Because our host was tending to the camp's children through a makeshift education program, I volunteered to occupy the teenagers with a game of soccer, mostly to make myself feel useful. Despite our lack of a common language, we enjoyed an intense and competitive match, refereeing through hand signals and bits of Lao, Thai, English, French, and Chinese—though I was badly outplayed.
“Where you from?” asked the goalie after we'd been kicking the ball around for a while. He looked to be about 16 and had clearly appointed himself leader of the pack.
“America,” I said with some hesitation, given our recent history in the region. While the “killing fields” of Cambodia had faded, the resulting dislocation had affected every village and refugee camp across the region.
“Oh, U.S. We love U.S.!” he replied, grinning. “America's great. We all want to go to America!”

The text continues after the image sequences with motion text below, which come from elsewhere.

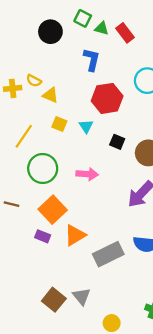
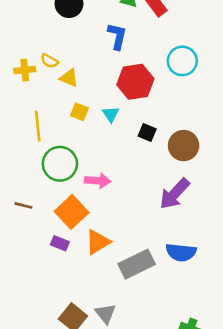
yellow line: (24, 136) -> (38, 126), turned -40
pink arrow: (87, 174) -> (98, 181), moved

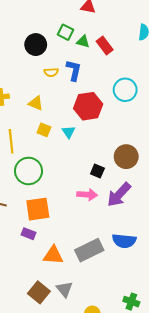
yellow semicircle: (49, 61) -> (51, 72), moved, turned -32
black square: (147, 133) -> (97, 171), moved
pink arrow: (98, 181) -> (87, 195), moved
orange square: (72, 212) -> (38, 209), turned 35
orange triangle: (98, 242) -> (53, 255), moved, turned 35

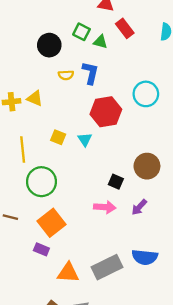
red rectangle: (105, 46) -> (125, 28), moved
yellow triangle: (36, 103) -> (35, 98), moved
purple arrow: (119, 195) -> (139, 207), size x0.6
orange square: (38, 209) -> (51, 223), turned -30

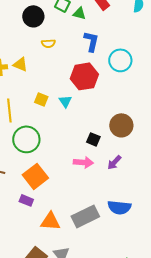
blue L-shape: (90, 73) -> (91, 41), moved

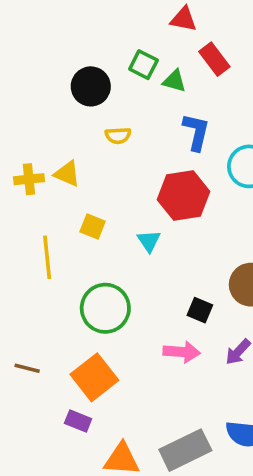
yellow square: (41, 99) -> (93, 226), moved
green circle: (26, 139) -> (105, 308), moved

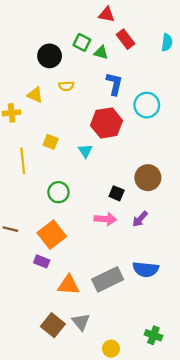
yellow triangle: (67, 174) -> (35, 95), moved
green circle: (105, 308) -> (58, 192), size x0.7

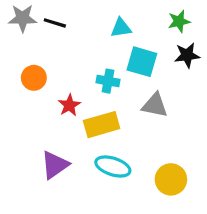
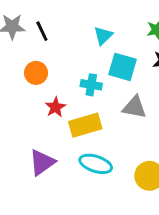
black line: (55, 23) -> (42, 31), turned 48
cyan triangle: (121, 28) -> (103, 36), turned -36
orange circle: (34, 78) -> (36, 73), moved

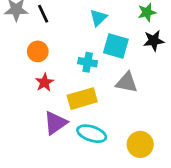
red star: (55, 107) -> (44, 82), moved
purple triangle: (42, 162) -> (55, 123), moved

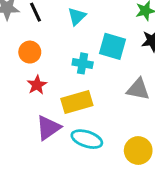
cyan triangle: (98, 18) -> (77, 16), moved
gray triangle: (127, 82) -> (138, 89), moved

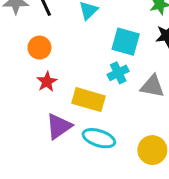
cyan cross: (83, 63) -> (118, 73), moved, turned -36
yellow rectangle: (77, 102) -> (88, 100), turned 32

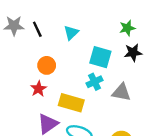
orange circle: (39, 48) -> (47, 65), moved

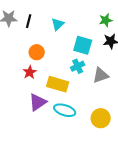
black line: (37, 29) -> (29, 21), turned 40
gray triangle: (121, 92) -> (101, 75), turned -30

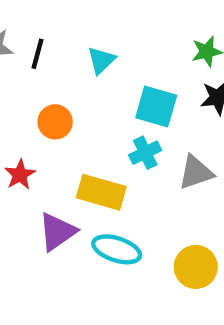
red star: (30, 72) -> (20, 175), moved

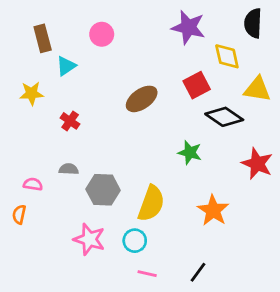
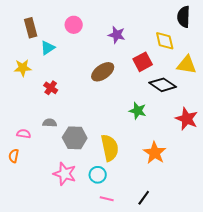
purple star: (188, 27) -> (117, 35), moved, size x0.7
yellow semicircle: (151, 203) -> (110, 148), turned -32

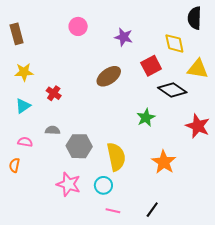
brown rectangle: (31, 28) -> (17, 34), moved
cyan triangle: (48, 48) -> (23, 106), moved
green star: (138, 111) -> (146, 118), turned 30

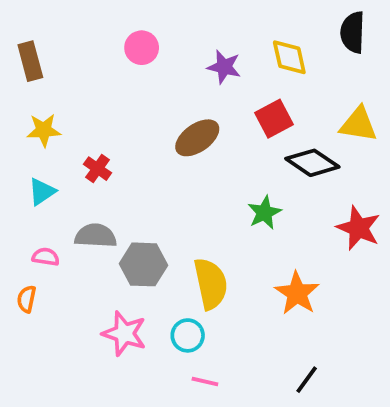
yellow diamond: (174, 43) -> (289, 57), moved
gray semicircle: (53, 130) -> (96, 236), size x1.5
black line: (152, 210) -> (307, 380), moved

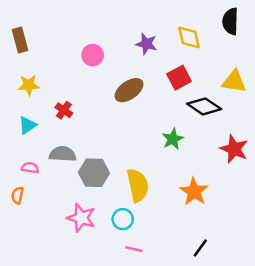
pink circle: (142, 48) -> (93, 55), moved

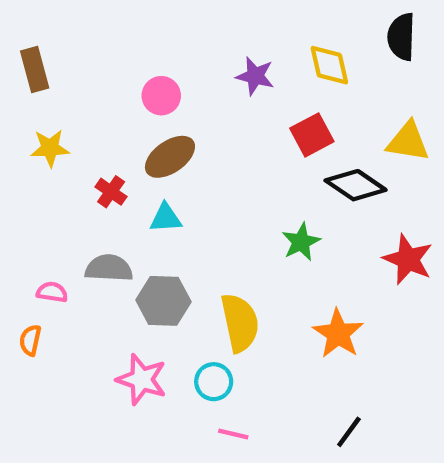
brown ellipse: (129, 90) -> (170, 157), moved
cyan triangle: (28, 125) -> (166, 218), moved, turned 30

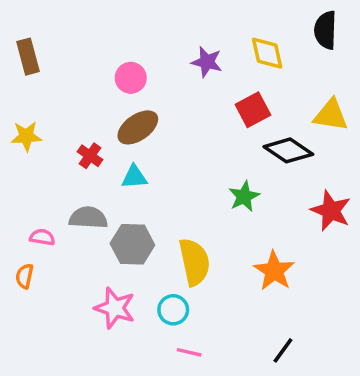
yellow star: (50, 148) -> (26, 136), moved

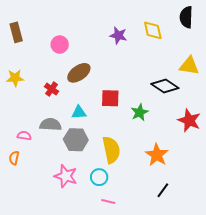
pink circle: (131, 78) -> (60, 45), moved
red square: (253, 110) -> (110, 98), moved, turned 30
cyan triangle: (134, 177) -> (79, 112), moved
black line: (283, 350) -> (163, 190), moved

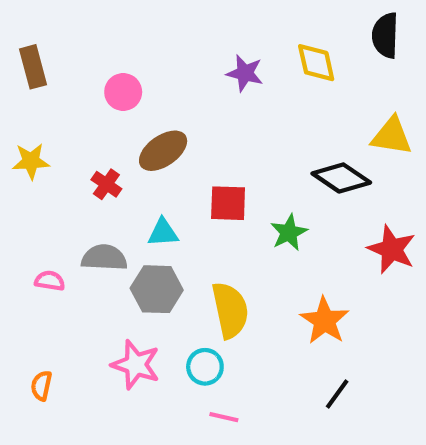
orange semicircle: (14, 158) -> (41, 386), moved

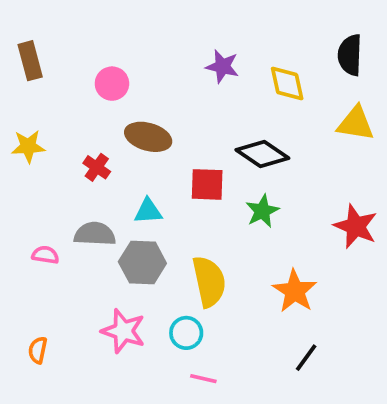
black semicircle: (385, 35) -> (350, 55), moved
yellow diamond: (316, 63) -> (287, 84), moved
brown ellipse: (163, 151) -> (148, 137), turned 51
black diamond: (341, 178) -> (262, 154), moved

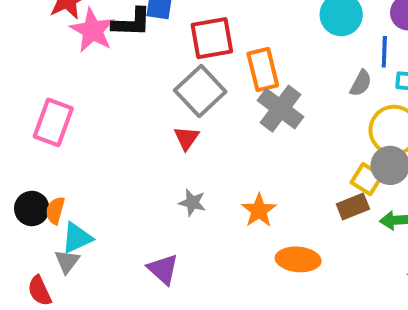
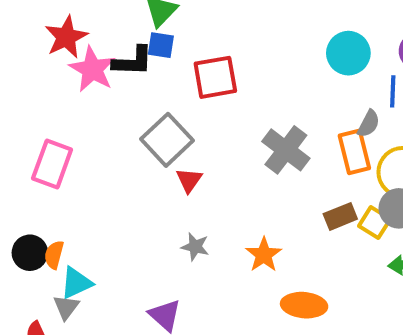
orange rectangle: (263, 69) -> (354, 152), moved
gray square: (200, 91) -> (167, 140), moved
brown rectangle: (353, 207) -> (340, 216), moved

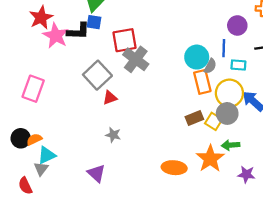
cyan circle: (348, 53) -> (197, 57), moved
gray cross: (286, 150) -> (136, 59), moved
red triangle: (189, 180) -> (110, 98), turned 35
orange semicircle: (54, 255) -> (34, 139), turned 49
orange star: (264, 255) -> (210, 159), moved, size x1.4

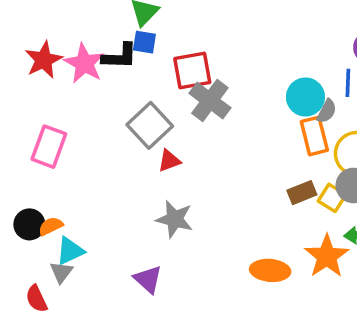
red star: (41, 18) -> (44, 60), moved
gray star: (113, 135) -> (175, 219), size x1.5

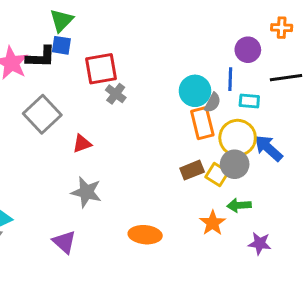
gray cross: (210, 101) -> (116, 94), size x0.6
gray square: (150, 125) -> (42, 114), moved
orange star: (327, 256) -> (213, 223), size x0.7
orange ellipse: (270, 270) -> (145, 235), moved

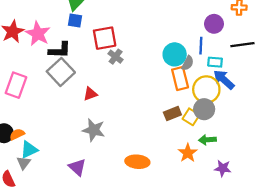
black L-shape: (41, 57) -> (60, 50), moved
blue arrow: (268, 148) -> (224, 80), moved

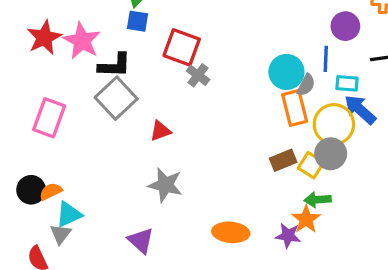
red square: (105, 38) -> (182, 47), turned 30
green arrow: (207, 140) -> (318, 200), moved
purple star: (223, 168) -> (288, 236), moved

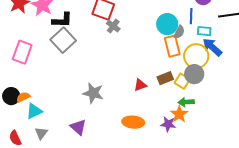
red triangle: (160, 131) -> (140, 85), moved
gray triangle: (61, 234) -> (41, 133), moved

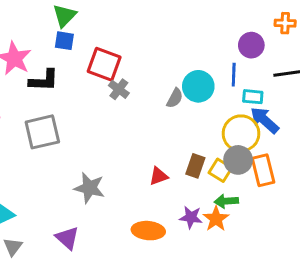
gray semicircle: (179, 32) -> (175, 98), moved
gray square: (63, 40) -> (42, 132), moved, turned 30
orange rectangle: (172, 46) -> (263, 170), moved
brown rectangle: (165, 78) -> (195, 166), turned -49
purple star: (168, 124) -> (191, 217), moved

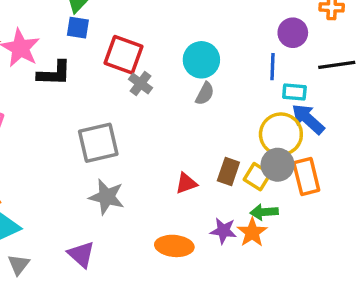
cyan circle: (198, 86) -> (201, 60), moved
gray square: (42, 132) -> (98, 143), moved

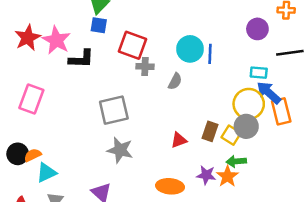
blue line: (272, 67) -> (210, 54), moved
gray cross: (140, 83) -> (145, 66), turned -35
gray semicircle: (205, 94) -> (175, 81), moved
orange rectangle: (306, 177) -> (281, 111), moved

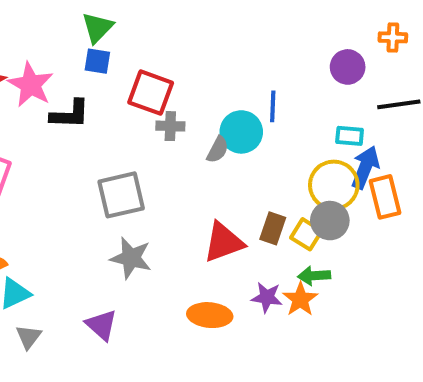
cyan circle: (190, 49) -> (241, 132), moved
blue arrow: (269, 93) -> (365, 167), turned 70
red triangle: (179, 140) -> (224, 242), size x1.6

“Where are you from?” I asked.
“Luang Prabang. But I have no home now,” he said. “My parents are gone, but I'm okay.”
Though he was just a few years younger than me, I wondered how much this teenager could possibly know about the whereabouts of his family, the complexities of world politics, or the future that might befall him. Frankly, I was treating him like a child, a hapless victim, stumbling through my silly grade school questions spoken too loud and too slow. I'll say it plainly: my innocence and arrogance were obvious. Born and raised in small‐town Montana, educated at an Ivy League university, I was open to new experiences but wildly naïve about human suffering across the world—not to mention nuanced notions of justice, dignity, and grace. The teenage goalie seemed to understand and, thankfully, cut me off.
“We are survivors,” he said. “We'll make it.”
Our conversation had quickly veered into territory I was ill‐equipped to navigate.
“So, what do you want to do when you grow up?” I asked, awkwardly trying to guide it back toward benign, introductory questions.